Les erreurs fréquentes avant achat

  • Choisir uniquement selon la couleur, sans vérifier l’épaisseur ni la souplesse.
  • Prendre un tissu trop gonflant pour un patron ajusté ou très détaillé.
  • Oublier que les bords devront être finis proprement après la coupe.
  • Négliger les consignes d’entretien pour un article destiné à un usage quotidien.
  • Sous-estimer la quantité nécessaire lorsque le motif doit être aligné.

Si vous achetez en ligne, recherchez des photos de détail, une description de la composition, des indications sur le toucher et, si possible, des exemples d’usage.
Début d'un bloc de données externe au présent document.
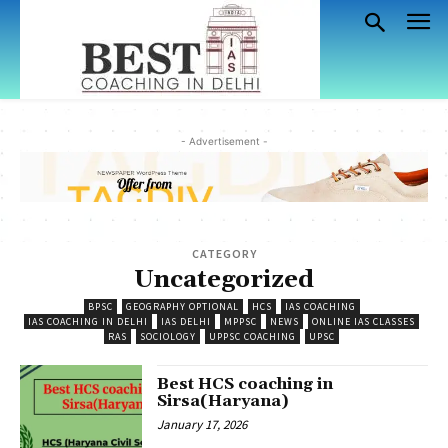
- Advertisement -
CATEGORY
Uncategorized
BPSC
GEOGRAPHY OPTIONAL
HCS
IAS COACHING
IAS COACHING IN DELHI
IAS DELHI
MPPSC
NEWS
ONLINE IAS CLASSES
RAS
SOCIOLOGY
UPPSC COACHING
UPSC
Best HCS coaching in
Sirsa(Haryana)
January 17, 2026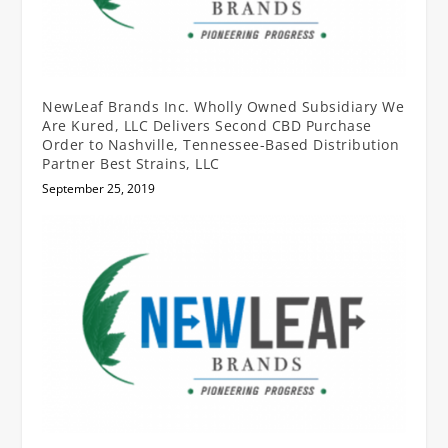
NewLeaf Brands Inc. Wholly Owned Subsidiary We
Are Kured, LLC Delivers Second CBD Purchase
Order to Nashville, Tennessee-Based Distribution
Partner Best Strains, LLC
September 25, 2019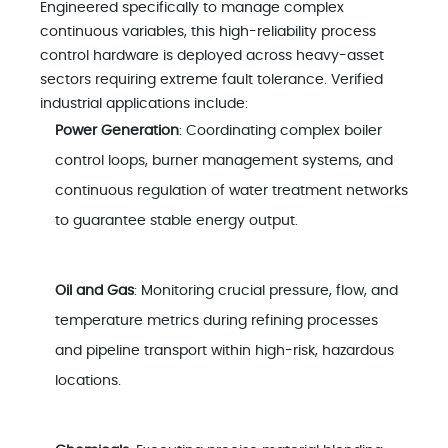
Engineered specifically to manage complex
continuous variables, this high-reliability process
control hardware is deployed across heavy-asset
sectors requiring extreme fault tolerance. Verified
industrial applications include:
Power Generation
: Coordinating complex boiler
control loops, burner management systems, and
continuous regulation of water treatment networks
to guarantee stable energy output.
Oil and Gas
: Monitoring crucial pressure, flow, and
temperature metrics during refining processes
and pipeline transport within high-risk, hazardous
locations.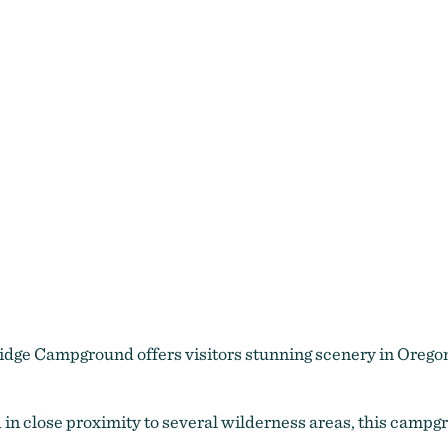
idge Campground offers visitors stunning scenery in Oregon
in close proximity to several wilderness areas, this campg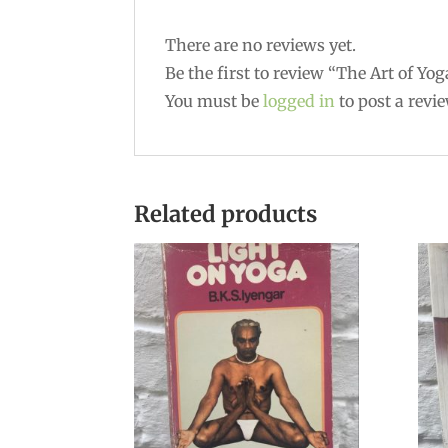
There are no reviews yet.
Be the first to review “The Art of Yog
You must be
logged in
to post a revie
Related products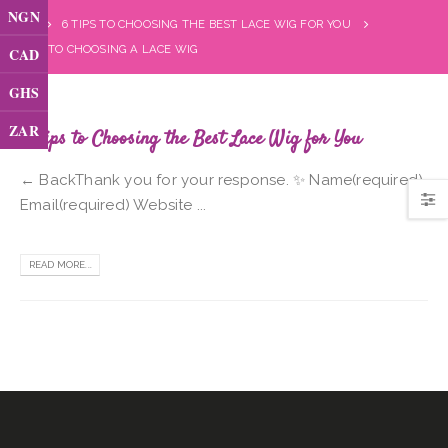
NGN
6 TIPS TO CHOOSING THE BEST LACE WIG FOR YOU
TIPS TO CHOOSING A LACE WIG
CAD
GHS
ZAR
6 Tips to Choosing the Best Lace Wig for You
← BackThank you for your response. ✨ Name(required)
Email(required) Website ...
READ MORE...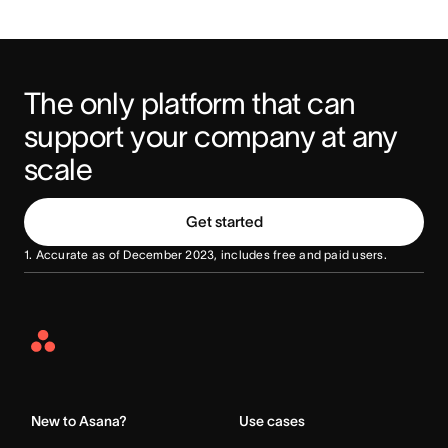
The only platform that can 
support your company at any 
scale
Get started
1. Accurate as of December 2023, includes free and paid users.
Asana
Home
New to Asana?
Use cases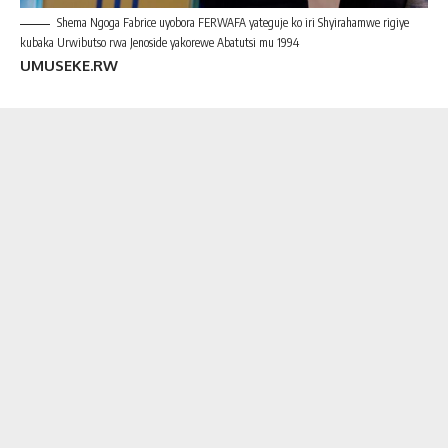
Shema Ngoga Fabrice uyobora FERWAFA yateguje ko iri Shyirahamwe rigiye
kubaka Urwibutso rwa Jenoside yakorewe Abatutsi mu 1994
UMUSEKE.RW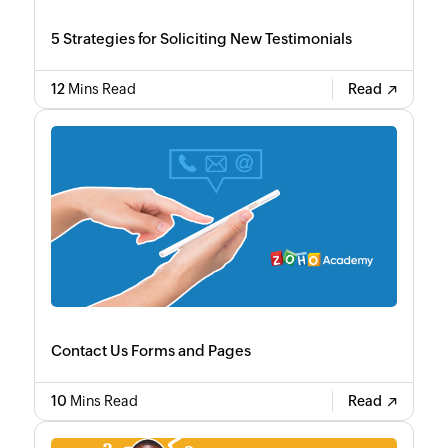
5 Strategies for Soliciting New Testimonials
12
Mins Read
Read
Contact Us Forms and Pages
10
Mins Read
Read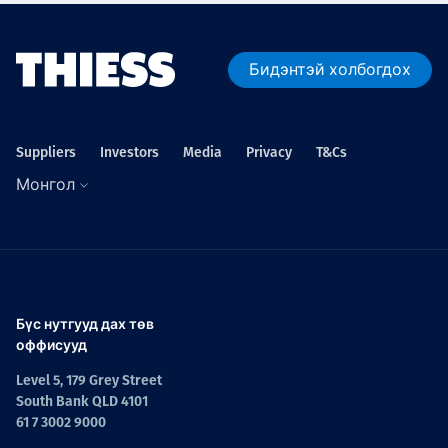
Бидэнтэй холбогдох
Suppliers
Investors
Media
Privacy
T&Cs
Монгол
Бүс нутгууд дах төв
оффисууд
Level 5, 179 Grey Street
South Bank QLD 4101
61 7 3002 9000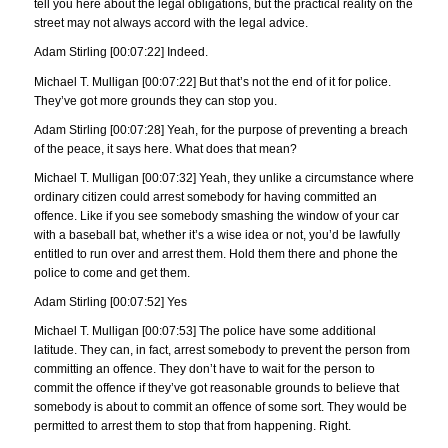
tell you here about the legal obligations, but the practical reality on the
street may not always accord with the legal advice.
Adam Stirling [00:07:22] Indeed.
Michael T. Mulligan [00:07:22] But that’s not the end of it for police.
They’ve got more grounds they can stop you.
Adam Stirling [00:07:28] Yeah, for the purpose of preventing a breach
of the peace, it says here. What does that mean?
Michael T. Mulligan [00:07:32] Yeah, they unlike a circumstance where
ordinary citizen could arrest somebody for having committed an
offence. Like if you see somebody smashing the window of your car
with a baseball bat, whether it’s a wise idea or not, you’d be lawfully
entitled to run over and arrest them. Hold them there and phone the
police to come and get them.
Adam Stirling [00:07:52] Yes
Michael T. Mulligan [00:07:53] The police have some additional
latitude. They can, in fact, arrest somebody to prevent the person from
committing an offence. They don’t have to wait for the person to
commit the offence if they’ve got reasonable grounds to believe that
somebody is about to commit an offence of some sort. They would be
permitted to arrest them to stop that from happening. Right.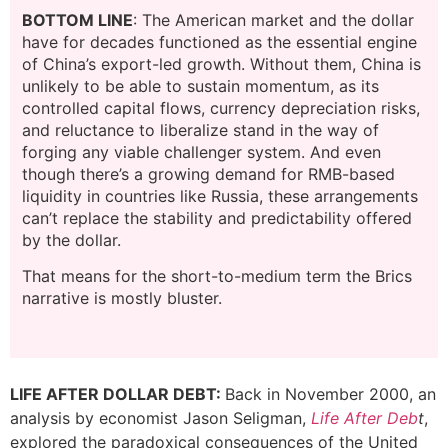
BOTTOM LINE
: The American market and the dollar
have for decades functioned as the essential engine
of China’s export-led growth. Without them, China is
unlikely to be able to sustain momentum, as its
controlled capital flows, currency depreciation risks,
and reluctance to liberalize stand in the way of
forging any viable challenger system. And even
though there’s a growing demand for RMB-based
liquidity in countries like Russia, these arrangements
can’t replace the stability and predictability offered
by the dollar.
That means for the short-to-medium term the Brics
narrative is mostly bluster.
LIFE AFTER DOLLAR DEBT:
Back in November 2000, an
analysis by economist Jason Seligman,
Life After Deb
t
,
explored the paradoxical consequences of the United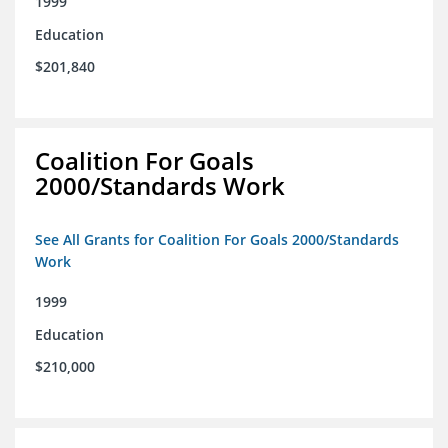
1999
Education
$201,840
Coalition For Goals
2000/Standards Work
See All Grants for Coalition For Goals 2000/Standards
Work
1999
Education
$210,000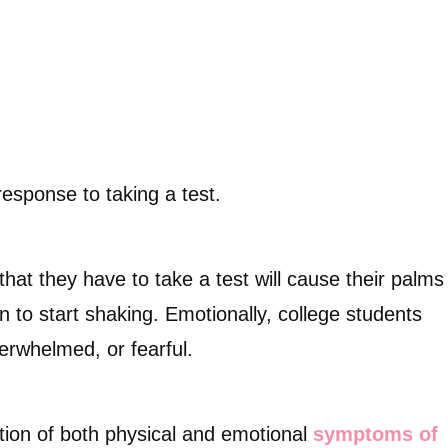
response to taking a test.
hat they have to take a test will cause their palms
en to start shaking. Emotionally, college students
erwhelmed, or fearful.
tion of both physical and emotional
symptoms of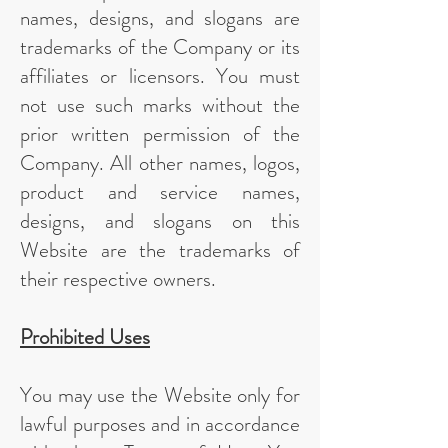
names, designs, and slogans are
trademarks of the Company or its
affiliates or licensors. You must
not use such marks without the
prior written permission of the
Company. All other names, logos,
product and service names,
designs, and slogans on this
Website are the trademarks of
their respective owners.
Prohibited Uses
You may use the Website only for
lawful purposes and in accordance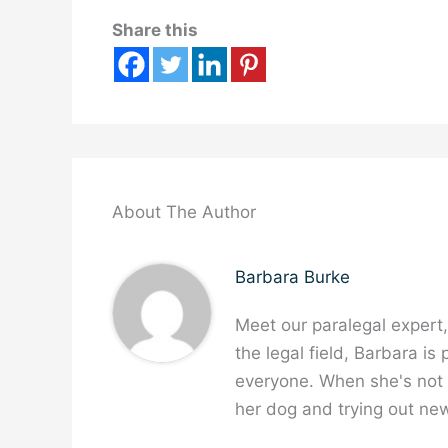
Share this
About The Author
Barbara Burke
Meet our paralegal expert
the legal field, Barbara is
everyone. When she's not w
her dog and trying out new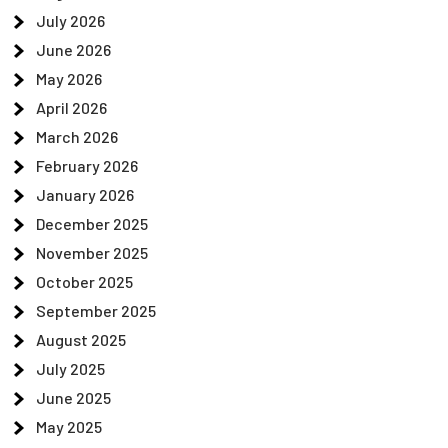
July 2026
June 2026
May 2026
April 2026
March 2026
February 2026
January 2026
December 2025
November 2025
October 2025
September 2025
August 2025
July 2025
June 2025
May 2025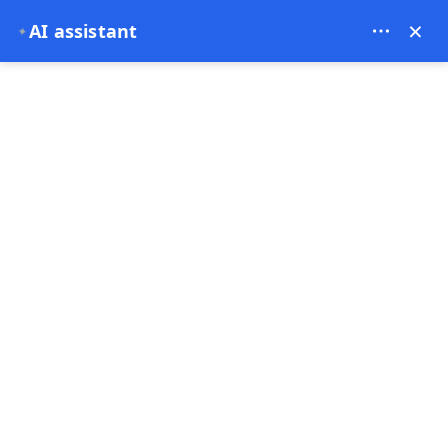
Bien Cappadocia Travel - 13914
×
AI assistant
✦
EUR
Home
Is Cappadocia Safe in 2026? A Complete Travel Saf
Is Cappadocia Safe in
2026? A Complete Travel
Safety Guide
18-03-2026
Cappadocia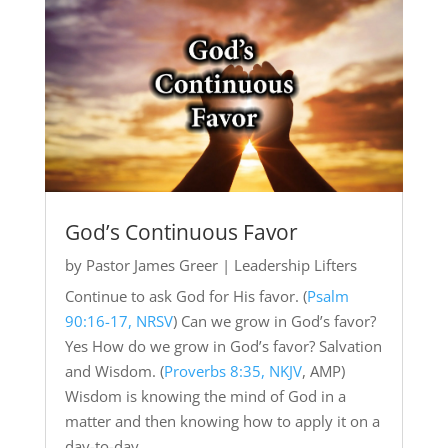
God’s Continuous Favor
by
Pastor James Greer
|
Leadership Lifters
Continue to ask God for His favor. (
Psalm
90:16-17, NRSV
) Can we grow in God’s favor?
Yes How do we grow in God’s favor? Salvation
and Wisdom. (
Proverbs 8:35, NKJV
, AMP)
Wisdom is knowing the mind of God in a
matter and then knowing how to apply it on a
day-to-day...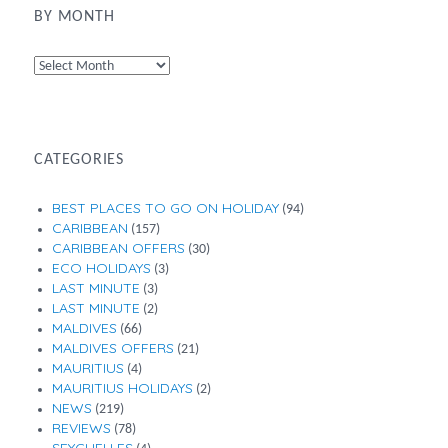
BY MONTH
By
Month
CATEGORIES
BEST PLACES TO GO ON HOLIDAY
(94)
CARIBBEAN
(157)
CARIBBEAN OFFERS
(30)
ECO HOLIDAYS
(3)
LAST MINUTE
(3)
LAST MINUTE
(2)
MALDIVES
(66)
MALDIVES OFFERS
(21)
MAURITIUS
(4)
MAURITIUS HOLIDAYS
(2)
NEWS
(219)
REVIEWS
(78)
SEYCHELLES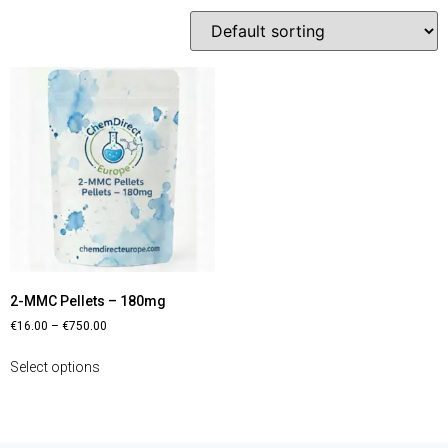
2-MMC Pellets – 180mg
€
16.00
–
€
750.00
Select options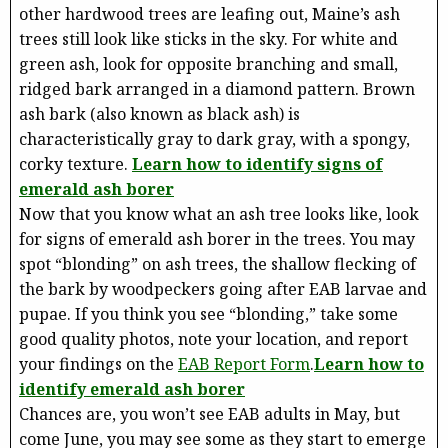
other hardwood trees are leafing out, Maine’s ash
trees still look like sticks in the sky. For white and
green ash, look for opposite branching and small,
ridged bark arranged in a diamond pattern. Brown
ash bark (also known as black ash) is
characteristically gray to dark gray, with a spongy,
corky texture.
Learn how to identify signs of
emerald ash borer
Now that you know what an ash tree looks like, look
for signs of emerald ash borer in the trees. You may
spot “blonding” on ash trees, the shallow flecking of
the bark by woodpeckers going after EAB larvae and
pupae. If you think you see “blonding,” take some
good quality photos, note your location, and report
your findings on the
EAB Report Form
.
Learn how to
identify emerald ash borer
Chances are, you won’t see EAB adults in May, but
come June, you may see some as they start to emerge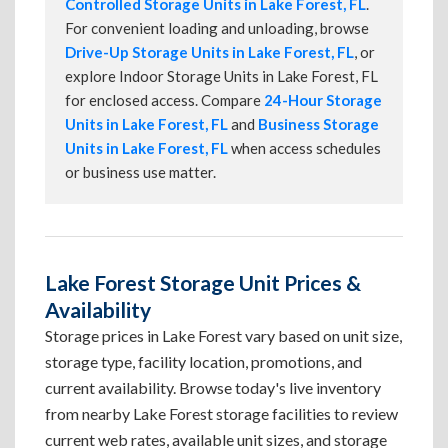
Controlled Storage Units in Lake Forest, FL
.
For convenient loading and unloading, browse
Drive-Up Storage Units in Lake Forest, FL
, or
explore Indoor Storage Units in Lake Forest, FL
for enclosed access. Compare
24-Hour Storage
Units in Lake Forest, FL
and
Business Storage
Units in Lake Forest, FL
when access schedules
or business use matter.
Lake Forest Storage Unit Prices &
Availability
Storage prices in Lake Forest vary based on unit size,
storage type, facility location, promotions, and
current availability. Browse today's live inventory
from nearby Lake Forest storage facilities to review
current web rates, available unit sizes, and storage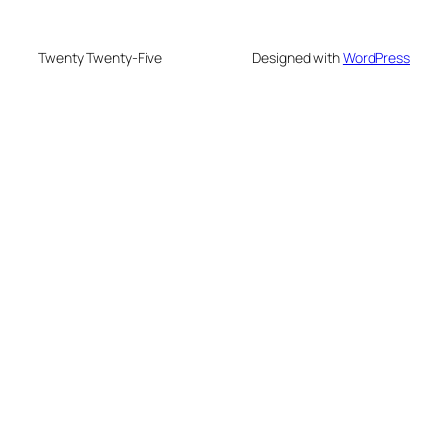
Twenty Twenty-Five
Designed with
WordPress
En boutique, manipulez le tissu : pliez-le, observez son retour en forme, regardez l’envers et imaginez les zones de couture les plus épaisses. Le bon tissu matelassé n’est pas forcément le plus spectaculaire au rouleau ; c’est celui qui garde le bon équilibre entre confort, tenue, entretien et rendu une fois votre projet terminé.